Almirall projected that this transition period would be both crucial and turbulent. He estimated that humanity might need two to three decades to achieve stable integration of artificial intelligence into daily life and labor markets. During that span, he warned, tensions would persist, inequalities would deepen, and employment itself would be reconfigured in ways not yet fully visible. The 107,000 workers who had already lost their jobs were the early casualties of a transformation that was only beginning to unfold.
Citas Notables
The problem is that you put these technologies into old social structures, and therefore everything creates friction. Organizations and labor models do not evolve at the same pace as innovation.— Esteve Almirall, author of 'When Everything Changes AI'
I have not seen many Mexican companies substituting humans with bots or AI agents yet. What is happening is more subtle—administrative positions are not being renewed, but it is very difficult for AI right now to replace positions requiring human judgment.— Fernando Sentíes, CEO of AMITAI
La Conversación del Hearth Otra perspectiva de la historia
Why does it matter that these layoffs are explicitly tied to AI, rather than just being another round of corporate downsizing?
Because it signals a shift in how companies justify cuts. Before, they blamed the pandemic or market cycles. Now they're saying the work itself is being replaced by machines. That's a different conversation—it's not temporary, it's structural.
But the numbers seem enormous. Over 100,000 in a year. Is that actually unusual?
Not in isolation. The tech sector has cut 450,000 jobs since 2020. But the acceleration is real—900 people a day in 2026 alone. And the speed is what matters. These aren't gradual transitions; they're sudden reorganizations.
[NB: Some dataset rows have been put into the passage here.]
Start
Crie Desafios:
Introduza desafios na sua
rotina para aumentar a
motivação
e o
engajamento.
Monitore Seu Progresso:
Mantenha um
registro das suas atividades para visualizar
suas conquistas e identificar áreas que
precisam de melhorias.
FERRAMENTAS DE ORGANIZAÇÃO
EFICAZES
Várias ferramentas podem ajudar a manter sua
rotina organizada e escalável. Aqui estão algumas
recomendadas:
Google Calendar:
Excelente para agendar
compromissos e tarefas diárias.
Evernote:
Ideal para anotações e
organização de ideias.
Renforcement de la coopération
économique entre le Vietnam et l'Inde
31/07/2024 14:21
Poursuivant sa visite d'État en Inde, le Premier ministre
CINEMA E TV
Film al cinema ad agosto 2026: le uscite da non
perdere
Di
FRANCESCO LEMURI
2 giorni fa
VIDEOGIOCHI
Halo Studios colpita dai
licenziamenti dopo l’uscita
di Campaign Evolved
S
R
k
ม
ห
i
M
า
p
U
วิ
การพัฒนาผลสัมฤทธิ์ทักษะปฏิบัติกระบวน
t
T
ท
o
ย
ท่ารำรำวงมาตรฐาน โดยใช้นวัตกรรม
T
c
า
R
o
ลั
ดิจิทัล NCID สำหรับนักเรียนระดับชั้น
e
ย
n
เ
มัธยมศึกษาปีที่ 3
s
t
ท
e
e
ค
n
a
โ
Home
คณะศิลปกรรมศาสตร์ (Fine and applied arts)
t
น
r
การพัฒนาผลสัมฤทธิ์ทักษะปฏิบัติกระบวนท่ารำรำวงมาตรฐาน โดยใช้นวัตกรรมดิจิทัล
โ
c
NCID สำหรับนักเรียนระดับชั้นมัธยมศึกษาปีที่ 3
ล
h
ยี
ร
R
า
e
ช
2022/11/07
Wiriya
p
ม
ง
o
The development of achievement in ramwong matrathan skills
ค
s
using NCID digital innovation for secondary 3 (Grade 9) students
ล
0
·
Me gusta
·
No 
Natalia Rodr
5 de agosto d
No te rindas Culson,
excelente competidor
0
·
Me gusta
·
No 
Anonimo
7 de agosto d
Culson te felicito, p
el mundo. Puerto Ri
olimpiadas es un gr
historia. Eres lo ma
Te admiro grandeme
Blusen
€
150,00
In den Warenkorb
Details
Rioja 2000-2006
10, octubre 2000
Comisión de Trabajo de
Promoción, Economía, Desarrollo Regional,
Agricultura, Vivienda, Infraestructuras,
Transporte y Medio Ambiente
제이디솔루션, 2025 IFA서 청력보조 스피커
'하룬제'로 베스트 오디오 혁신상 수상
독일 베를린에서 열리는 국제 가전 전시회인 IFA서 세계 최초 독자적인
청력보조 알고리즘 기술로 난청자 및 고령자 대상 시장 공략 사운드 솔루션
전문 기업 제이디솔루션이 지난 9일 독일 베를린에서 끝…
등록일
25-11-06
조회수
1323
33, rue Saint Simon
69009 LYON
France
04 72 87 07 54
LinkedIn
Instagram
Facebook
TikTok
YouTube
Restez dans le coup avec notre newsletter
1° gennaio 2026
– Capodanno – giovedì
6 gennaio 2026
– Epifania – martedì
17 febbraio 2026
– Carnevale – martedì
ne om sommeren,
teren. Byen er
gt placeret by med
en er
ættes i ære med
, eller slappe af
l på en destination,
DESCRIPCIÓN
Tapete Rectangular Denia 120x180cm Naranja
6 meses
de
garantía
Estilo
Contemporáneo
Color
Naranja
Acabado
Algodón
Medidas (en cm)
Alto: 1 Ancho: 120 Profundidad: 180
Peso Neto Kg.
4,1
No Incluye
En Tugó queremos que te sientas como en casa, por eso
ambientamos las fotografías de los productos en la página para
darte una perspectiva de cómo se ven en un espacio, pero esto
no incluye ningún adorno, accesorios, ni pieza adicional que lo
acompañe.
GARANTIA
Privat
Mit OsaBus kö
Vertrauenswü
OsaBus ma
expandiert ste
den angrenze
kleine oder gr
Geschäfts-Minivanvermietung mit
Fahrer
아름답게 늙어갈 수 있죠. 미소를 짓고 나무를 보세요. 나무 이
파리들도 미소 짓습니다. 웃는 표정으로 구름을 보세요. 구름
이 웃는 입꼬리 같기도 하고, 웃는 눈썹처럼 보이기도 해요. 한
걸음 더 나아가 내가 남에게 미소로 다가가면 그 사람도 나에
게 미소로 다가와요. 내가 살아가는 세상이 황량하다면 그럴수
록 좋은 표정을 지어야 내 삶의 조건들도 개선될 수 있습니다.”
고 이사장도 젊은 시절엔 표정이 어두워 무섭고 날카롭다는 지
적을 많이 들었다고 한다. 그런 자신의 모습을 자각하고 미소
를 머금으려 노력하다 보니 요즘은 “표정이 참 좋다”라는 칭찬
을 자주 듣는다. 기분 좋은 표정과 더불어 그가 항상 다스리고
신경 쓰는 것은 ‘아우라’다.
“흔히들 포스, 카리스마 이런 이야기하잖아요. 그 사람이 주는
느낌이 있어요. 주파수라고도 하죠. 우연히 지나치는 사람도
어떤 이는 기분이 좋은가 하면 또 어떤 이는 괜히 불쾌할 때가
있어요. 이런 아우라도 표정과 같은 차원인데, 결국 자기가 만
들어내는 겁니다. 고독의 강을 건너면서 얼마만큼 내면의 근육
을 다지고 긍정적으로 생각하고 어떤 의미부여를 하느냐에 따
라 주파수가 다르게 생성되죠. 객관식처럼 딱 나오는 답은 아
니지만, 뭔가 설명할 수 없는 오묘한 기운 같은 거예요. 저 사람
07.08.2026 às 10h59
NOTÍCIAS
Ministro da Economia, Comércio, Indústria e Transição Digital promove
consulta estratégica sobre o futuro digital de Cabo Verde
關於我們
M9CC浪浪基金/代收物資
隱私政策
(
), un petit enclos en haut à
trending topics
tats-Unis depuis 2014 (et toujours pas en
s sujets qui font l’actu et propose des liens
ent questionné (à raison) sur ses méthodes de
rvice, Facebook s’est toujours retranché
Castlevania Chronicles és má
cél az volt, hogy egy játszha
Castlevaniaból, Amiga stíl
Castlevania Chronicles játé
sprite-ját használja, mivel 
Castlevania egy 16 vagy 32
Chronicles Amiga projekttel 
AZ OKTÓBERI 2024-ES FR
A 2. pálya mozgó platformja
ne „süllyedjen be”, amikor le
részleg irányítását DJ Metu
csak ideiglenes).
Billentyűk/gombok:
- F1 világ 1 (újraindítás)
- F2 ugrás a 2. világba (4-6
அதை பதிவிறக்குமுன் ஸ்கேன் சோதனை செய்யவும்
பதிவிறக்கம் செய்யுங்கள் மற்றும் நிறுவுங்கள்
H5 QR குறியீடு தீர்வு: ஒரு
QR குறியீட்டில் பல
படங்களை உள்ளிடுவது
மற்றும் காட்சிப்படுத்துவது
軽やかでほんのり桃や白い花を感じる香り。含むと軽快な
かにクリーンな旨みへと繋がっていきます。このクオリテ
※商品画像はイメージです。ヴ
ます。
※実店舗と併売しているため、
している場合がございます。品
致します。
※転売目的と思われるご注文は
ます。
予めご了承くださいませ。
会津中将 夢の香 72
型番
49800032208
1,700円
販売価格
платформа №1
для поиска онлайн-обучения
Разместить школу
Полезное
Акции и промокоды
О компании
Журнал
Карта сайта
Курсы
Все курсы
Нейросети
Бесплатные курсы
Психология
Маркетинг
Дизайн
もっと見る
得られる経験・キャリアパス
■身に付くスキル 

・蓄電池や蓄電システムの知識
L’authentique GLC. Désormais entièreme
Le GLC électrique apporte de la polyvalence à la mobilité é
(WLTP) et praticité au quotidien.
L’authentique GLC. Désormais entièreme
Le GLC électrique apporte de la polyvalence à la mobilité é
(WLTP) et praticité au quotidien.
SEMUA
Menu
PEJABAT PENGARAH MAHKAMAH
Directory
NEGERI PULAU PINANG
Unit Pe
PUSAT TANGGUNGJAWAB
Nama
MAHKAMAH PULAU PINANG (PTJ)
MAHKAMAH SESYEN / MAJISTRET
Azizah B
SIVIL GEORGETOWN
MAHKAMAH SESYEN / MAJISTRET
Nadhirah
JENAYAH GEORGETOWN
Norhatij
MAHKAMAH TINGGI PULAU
Mexico seems to be moving slower. Is that a good thing?
It's complicated. Slower adoption means fewer immediate job losses, which sounds good. But it also means Mexican workers and companies are less prepared when the wave does arrive. And it will arrive—especially in multinational firms already operating there.
What's the actual risk to a worker in Mexico right now?
The immediate risk is small if you work in a small or medium firm. But if you're in a large corporation or competing globally, the risk is real and growing. And the deeper risk is that most workers don't have the digital skills to adapt when it does happen.
Almirall said this could take 40 to 80 years to fully play out. That seems impossibly long.
He's talking about when societies fully absorb and reorganize around the technology. The job losses will happen much faster. The friction he's describing—old institutions meeting new tools—that's what creates the long timeline.
So what should someone actually do about this?
That's the question no one has a good answer to yet. Upskill, certainly. But in what? The targets keep moving. The real answer is probably systemic—education, policy, social safety nets—not individual.